Machine learning is revolutionizing our ability to leverage data and tackle challenging applications such as natural language and image understanding, recommender systems, fraud detection, and medical diagnosis. Interactive learning supports these advances by casting learning as a dialogue between a model and one or more users, who may play the role of teachers, targets, and judges of the model being learned, and who can also learn as being part of the teaching–learning loop.

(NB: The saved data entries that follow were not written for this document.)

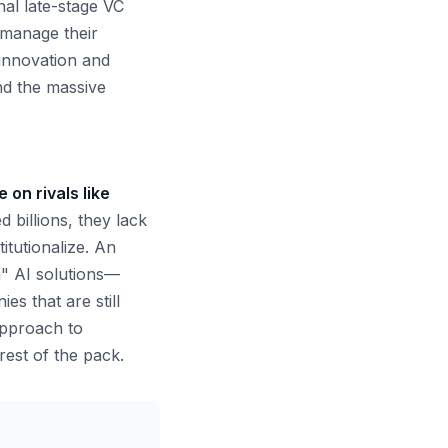
nal late-stage VC
 manage their
 innovation and
and the massive
 on rivals like
 billions, they lack
itutionalize. An
n" AI solutions—
s that are still
 approach to
rest of the pack.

Designing successful interactive learning schemes requires to solve a number of key challenges:

  • minimizing the cognitive cost for the user while optimizing query informativeness,

  • devising effective interaction protocols based on different types of queries (membership, ranking, search, explanation, etc.),

  • producing optimal questions by explicitly and efficiently capturing the uncertainty of the model,

  • distributing the load of query answering across multiple teachers with heterogeneous abilities,

  • designing or estimating realistic models of user behavior, increasing tolerance to noise and actively guiding the user toward providing better and more robust supervision, and, more generally,

  • automatically discovering the user’s expertise level and adapting the interaction accordingly. Such an interaction is likely to help make such systems more transparent and the results more explainable.

This special issue aims at surveying established research in interactive learning, as well as recent advances on algorithms, models and effective process design around humans in the loop. If you are interested in contributing (technical reports, system descriptions, project reports, survey articles, discussions and dissertation abstracts) to this special issue, please contact one of the guest editors before the submission deadline.